Heat, with another closing kick, reach Round 2 of playoffs
A chance to eliminate the Milwaukee Bucks was in his hands, and Miami Heat coach Erik Spoelstra could have used that moment to draw up some sort of highly technical play with lots of scribbles and squiggles to tell everyone where to go.
He simply pointed to his best player instead.
“Go ahead, man. Take us home,” was Jimmy Butler’s recollection of what Spoelstra said to him in that moment on Wednesday night in Milwaukee. And that’s exactly what he did, again — with a trip to the Eastern Conference semifinals and the rekindling of one of the NBA’s great rivalries as his prize.

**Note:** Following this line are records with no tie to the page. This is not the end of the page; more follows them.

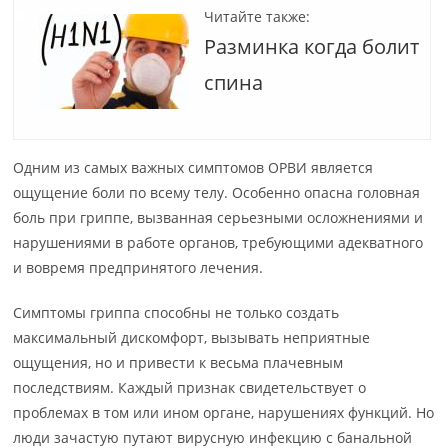
Читайте также:
Разминка когда болит
спина
Одним из самых важных симптомов ОРВИ является
ощущение боли по всему телу. Особенно опасна головная
боль при гриппе, вызванная серьезными осложнениями и
нарушениями в работе органов, требующими адекватного
и вовремя предпринятого лечения.
Симптомы гриппа способны не только создать
максимальный дискомфорт, вызывать неприятные
ощущения, но и привести к весьма плачевным
последствиям. Каждый признак свидетельствует о
проблемах в том или ином органе, нарушениях функций. Но
люди зачастую путают вирусную инфекцию с банальной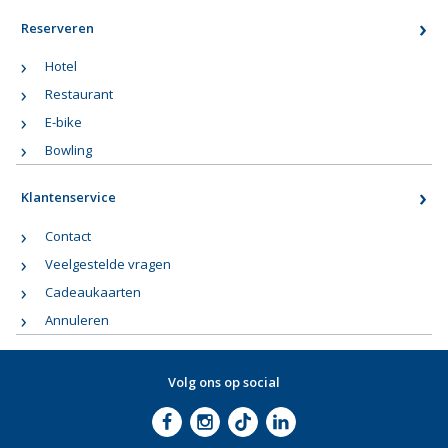
Reserveren
Hotel
Restaurant
E-bike
Bowling
Klantenservice
Contact
Veelgestelde vragen
Cadeaukaarten
Annuleren
Volg ons op social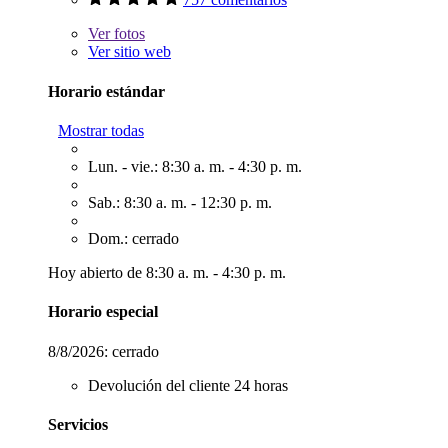
Ver
fotos
Ver sitio web
Horario estándar
Mostrar todas
Lun. - vie.: 8:30 a. m. - 4:30 p. m.
Sab.: 8:30 a. m. - 12:30 p. m.
Dom.: cerrado
Hoy abierto de 8:30 a. m. - 4:30 p. m.
Horario especial
8/8/2026:
cerrado
Devolución del cliente 24 horas
Servicios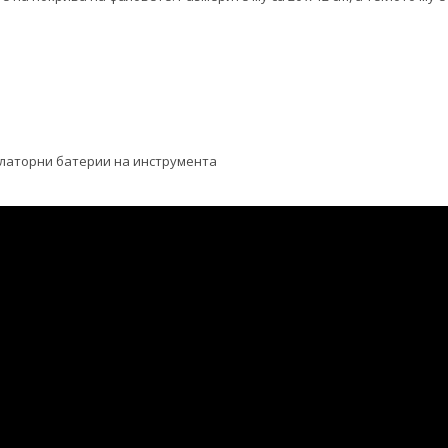
улаторни батерии на инструмента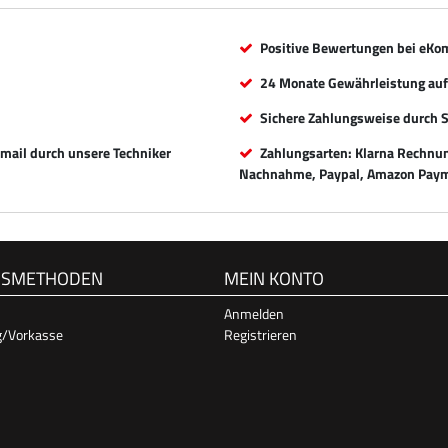
Positive Bewertungen bei eKo
24 Monate Gewährleistung auf 
Sichere Zahlungsweise durch 
Email durch unsere Techniker
Zahlungsarten: Klarna Rechnung
Nachnahme, Paypal, Amazon Paym
GSMETHODEN
MEIN KONTO
Anmelden
g/Vorkasse
Registrieren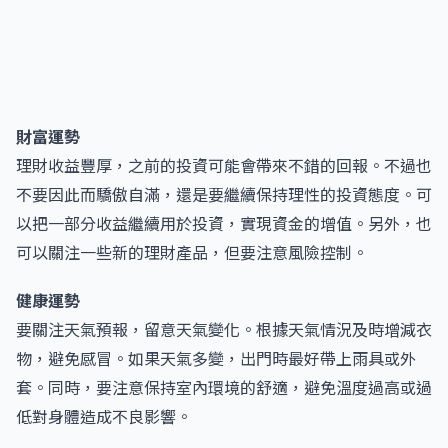
財富運勢
理財收益豐厚，之前的投資可能會帶來不錯的回報。不過也
不要因此而驕傲自滿，還是要繼續保持理性的投資態度。可
以把一部分收益繼續用於投資，實現資金的增值。另外，也
可以關注一些新的理財產品，但要注意風險控制。
健康運勢
要關注天氣預報，留意天氣變化。根據天氣情況及時增減衣
物，避免感冒。如果天氣多變，出門時最好帶上雨具或外
套。同時，要注意保持室內環境的舒適，避免溫度過高或過
低對身體造成不良影響。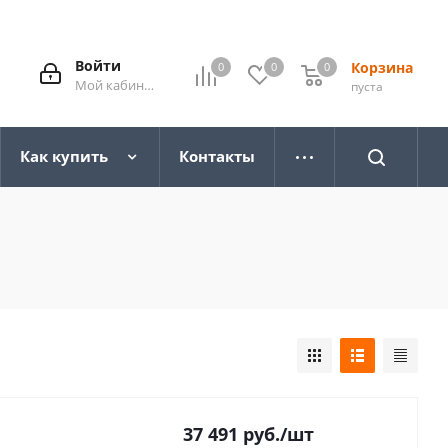
Войти
Корзина
0
0
0
0
Мой кабинет
пуста
Как купить
Контакты
37 491
руб.
/шт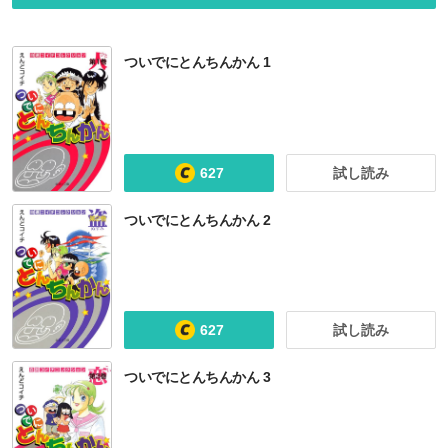
ついでにとんちんかん 1
627
試し読み
ついでにとんちんかん 2
627
試し読み
ついでにとんちんかん 3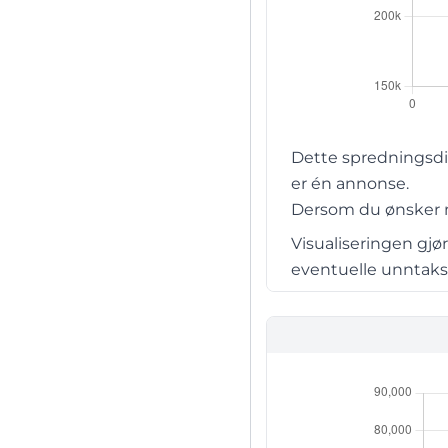
Dette spredningsdia
er én annonse.
Dersom du ønsker me
Visualiseringen gjø
eventuelle unntaksti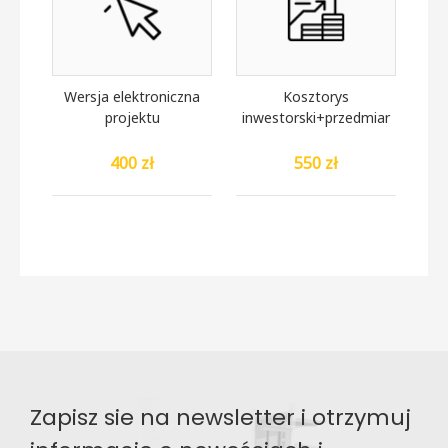
Wersja elektroniczna
Kosztorys
projektu
inwestorski+przedmiar
400 zł
550 zł
Zapisz sie na newsletter i otrzymuj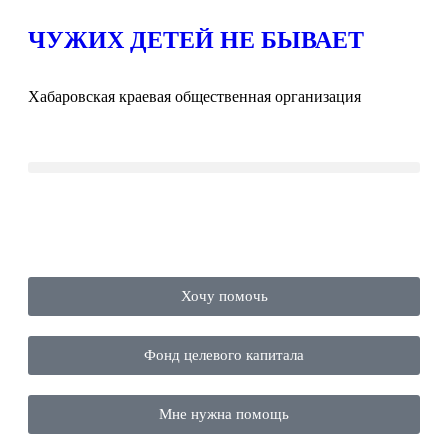
ЧУЖИХ ДЕТЕЙ НЕ БЫВАЕТ
Хабаровская краевая общественная организация
Хочу помочь
Фонд целевого капитала
Мне нужна помощь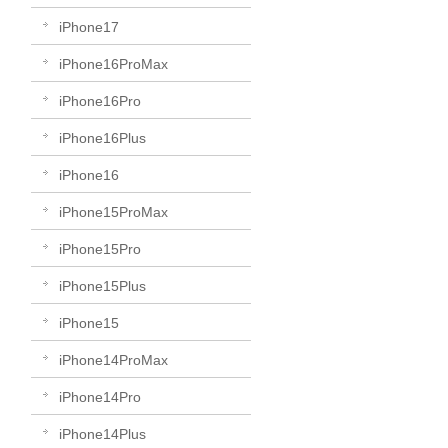
iPhone17
iPhone16ProMax
iPhone16Pro
iPhone16Plus
iPhone16
iPhone15ProMax
iPhone15Pro
iPhone15Plus
iPhone15
iPhone14ProMax
iPhone14Pro
iPhone14Plus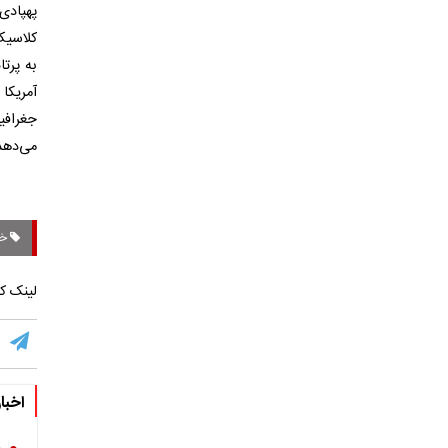
پهپادی
کلاسیک
به پرت
آمریکا
جغرافی
می‌دهد
خل
لینک کو
اخبا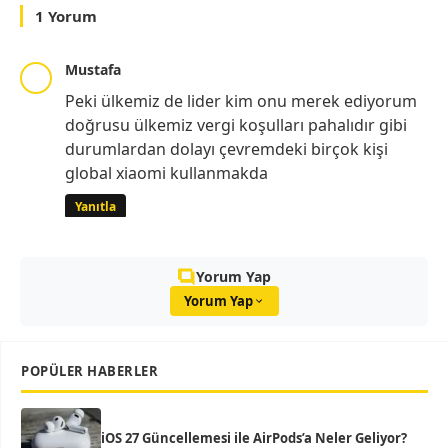
1 Yorum
Mustafa
Peki ülkemiz de lider kim onu merek ediyorum
doğrusu ülkemiz vergi koşulları pahalıdır gibi
durumlardan dolayı çevremdeki birçok kişi
global xiaomi kullanmakda
Yanıtla
Yorum Yap
Yorum Yap
POPÜLER HABERLER
iOS 27 Güncellemesi ile AirPods’a Neler Geliyor?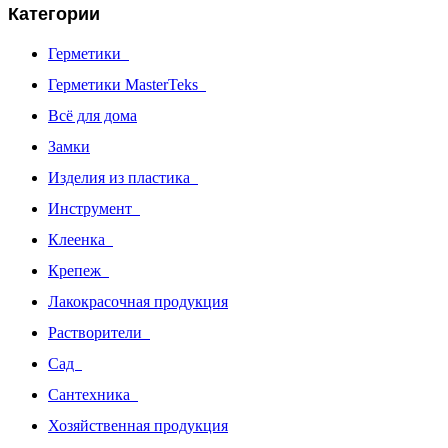
Категории
Герметики
Герметики MasterTeks
Всё для дома
Замки
Изделия из пластика
Инструмент
Клеенка
Крепеж
Лакокрасочная продукция
Растворители
Сад
Сантехника
Хозяйственная продукция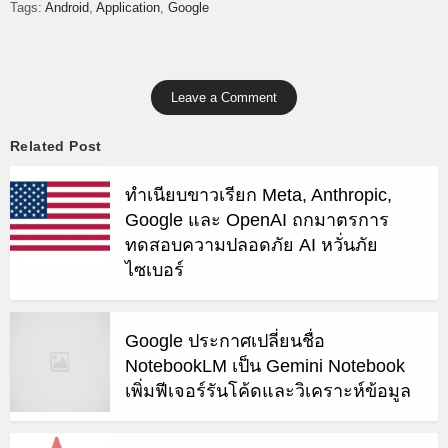
Tags:
Android
Application
Google
Leave a Comment
Related Post
ทำเนียบขาวเรียก Meta, Anthropic,
Google และ OpenAI ถกมาตรการ
ทดสอบความปลอดภัย AI หวั่นภัย
ไซเบอร์
Google ประกาศเปลี่ยนชื่อ
NotebookLM เป็น Gemini Notebook
เพิ่มฟีเจอร์รันโค้ดและวิเคราะห์ข้อมูล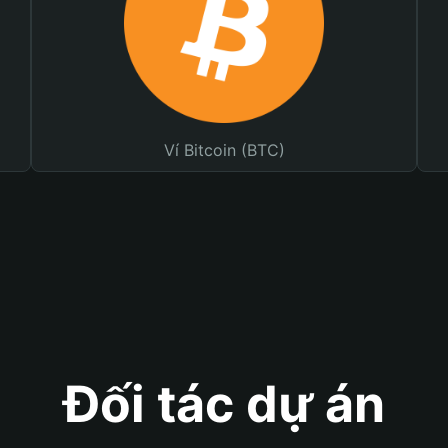
Ví Bitcoin (BTC)
Đối tác dự án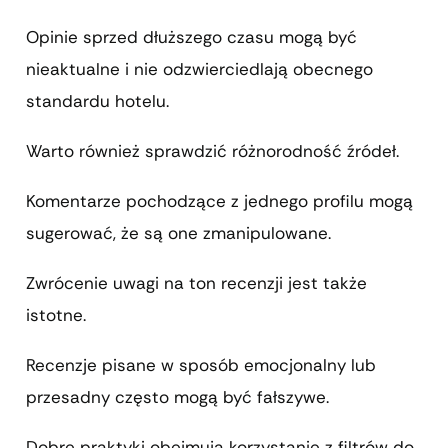
Opinie sprzed dłuższego czasu mogą być
nieaktualne i nie odzwierciedlają obecnego
standardu hotelu.
Warto również sprawdzić różnorodność źródeł.
Komentarze pochodzące z jednego profilu mogą
sugerować, że są one zmanipulowane.
Zwrócenie uwagi na ton recenzji jest także
istotne.
Recenzje pisane w sposób emocjonalny lub
przesadny często mogą być fałszywe.
Dobre praktyki obejmują korzystanie z filtrów do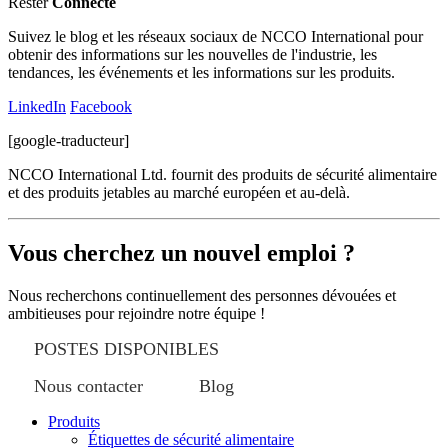
Rester
Connecté
Suivez le blog et les réseaux sociaux de NCCO International pour
obtenir des informations sur les nouvelles de l'industrie, les
tendances, les événements et les informations sur les produits.
LinkedIn
Facebook
[google-traducteur]
NCCO International Ltd. fournit des produits de sécurité alimentaire
et des produits jetables au marché européen et au-delà.
Vous cherchez un nouvel emploi ?
Nous recherchons continuellement des personnes dévouées et
ambitieuses pour rejoindre notre équipe !
POSTES DISPONIBLES
Nous contacter
Blog
Produits
Étiquettes de sécurité alimentaire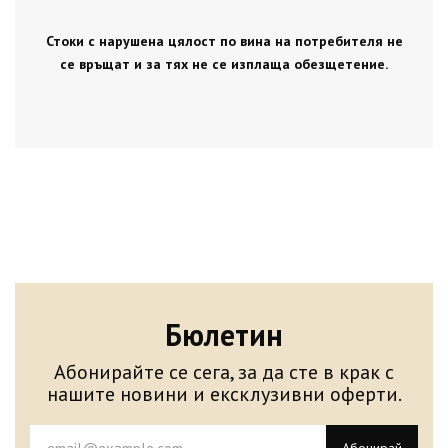
Стоки с нарушена цялост по вина на потребителя не
се връщат и за тях не се изплаща обезщетение.
Бюлетин
Абонирайте се сега, за да сте в крак с
нашите новини и ексклузивни оферти.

Miami vs. New York, again. It’s happening, and Butler is one of the biggest reasons why. He scored 42 points, giving him 188 for the series — more than any player had in a five-game, first-round matchup in more than 30 years — and the eighth-seeded Heat beat the Bucks 128-126 in overtime to oust the NBA’s top overall seed in a stunner.
“I’m just in a groove,” Butler said. “I’m in a rhythm. I’ve been shooting the ball an incredible amount this series, but I feel like they’re all shots that I know I can make.”
He made most of them, shooting 60% in the series. Some were his bread-and-butter — midrange jumpers, or getting to the rim. He made 12 3-pointers on 44% shooting from beyond the arc in the series, easily exceeding his usual output. And one of his shots came with his back almost parallel to the floor, as he caught a lob from Gabe Vincent and somehow got the ball through the basket in the final second of regulation to send Game 5 to overtime.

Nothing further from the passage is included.